The new charges will take effect from 1st March (with the exception of the account closure fee, which comes in from June). I have updated Hargreaves Lansdown’s entry in the broker directory and the UK online stockbroker table.

The impact on investors who hold funds will be much greater. Many should be better off, as the combination of the 0.45% custody charge and lower TERs on clean share classes of funds should mean lower total costs than on the old commission-paying share classes. However, some investors – for example those who hold Vanguard index funds, which didn’t pay trail and were previously subject to a fixed custody charge of a few pounds per year – will often be much worse off, as they will now attract the uncapped 0.45% fee.

I’ll overhaul the UK fund supermarket table when brokers have finished announced their revised pricing; at the moment, the industry is in flux and picking a platform is difficult because there is little clarity on which will still look cheap in a few months.

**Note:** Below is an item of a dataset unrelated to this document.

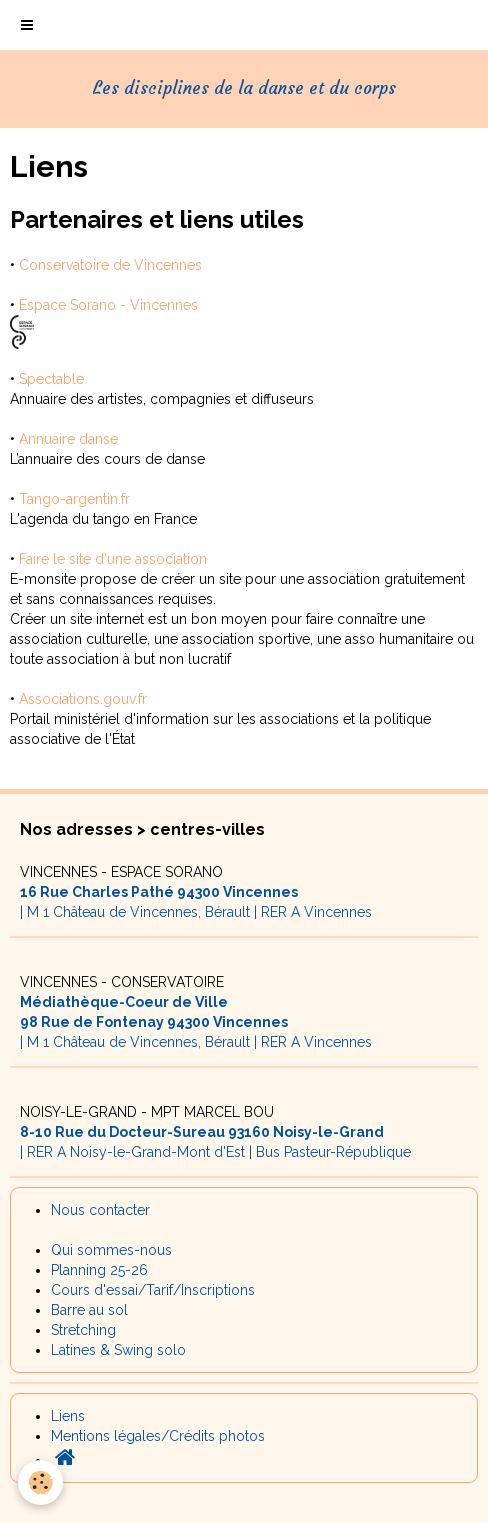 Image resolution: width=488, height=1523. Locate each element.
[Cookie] (40, 1482)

In the meantime, Justin Modray’s Candid Money is doing an excellent job of tracking what each broker has announced so far on funds.


Alliance Trust and Youinvest updates

Alliance Trust Savings has announced some changes to its fees [PDF] and I’ve updated the stockbroker directory entry to reflect this. The main points are:

  • The fee for a regular dealing account and an ISA rises from £10+VAT per quarter to £18.75+VAT per quarter. The annual fee for a Sipp rises from £135+VAT to £155+VAT.
  • Charges for corporate actions have been removed
  • Transfer out fees are now a flat fee for transferring the whole account rather than a per-investment fee. This is quite an interesting decision since almost all UK brokers charge a per-investment fee and might reflect recent cases where the FSA/FCA has forced providers to waive transfer charges when increasing their fees (a precedent that AJ Bell Youinvest/Sippdeal now seems ready to try to fight over its latest fee changes).

I’ve also updated the entry for Youinvest, having confirmed that the new FX commission of 1% will also apply to non-CREST stocks (for these, there was previously an FX charge of 0.25%, but a £10 custody and settlement supplement which has now been absorbed into the FX fee). Dividends will be converted to GBP at a FX commission of 0.5%, unchanged from the previous rate).

I’ve also updated the comparison of ISAs for international dealing, the UK international stockbroker table and the UK online stockbroker table to reflect these changes. In addition, the Share Centre has been added to the broker directory; this is a popular broker, although not an especially obvious choice for international dealing.